Ilse and Carl welcome Jud and me to Asbury Grove (top), playfully mimicking the enthusiastic hands-outstretched pose they teasingly noted  I (over) favor.  Collage:  some of the historic cottages; the Chapel (yellow, right);  the red brick Cafe, with Jud in front, Carl walking in; Ilse and Carl's cottage, upper right.   
I enjoyed a slice of folksy Americana last week at Asbury Grove in Hamilton, MA, about 20 miles north of Boston.  Asbury Grove was founded by the Methodist church in 1859 as a summer camp meeting ground, part of the religious revivals that flourished around the 1850s to the turn of the 20th century. Religious groups of various denominations still "camp" at the 85-acre site, but today it is mostly a community of  privately owned rustic summer cottages for people from up and down the East coast and beyond.
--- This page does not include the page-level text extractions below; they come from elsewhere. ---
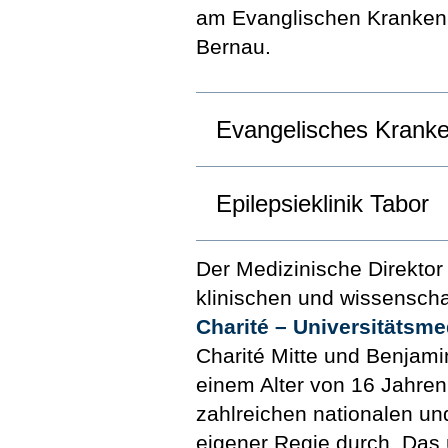
am Evanglischen Krankenha
Bernau.
Evangelisches Kranke
Epilepsieklinik Tabor
Der Medizinische Direktor 
klinischen und wissenscha
Charité – Universitätsme
Charité Mitte und Benjami
einem Alter von 16 Jahren 
zahlreichen nationalen und
eigener Regie durch. Das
There's also a growing number of year-round residences.  The land is owned by the Methodist church.

Peace Corps friends Ilse and Carl invited me to their cottage in "the Grove," as it is affectionately called by the people who summer there, and I took them up on the invitation.  So did our PC friend Jud, who now lives in Washington, DC.  What a great place for a reunion of RPCVs who shared time in Ukraine!

Ilse and Carl, adventurers and world travelers, have summered at Asbury Grove for over 30 years."I fell in love with it the minute I saw it," Carl says. Over the years they've fixed up their cottage, modernized inside, added a great screened-in porch, and plan to paint the porch floor (deep aqua) and trim (eggplant purple), add "gingerbread" architectural features around the outside, and put in a garden. That cottage, in short, keeps them busy. Or, I should say it keeps Carl busy! They love it. And now their children and grandchildren do too.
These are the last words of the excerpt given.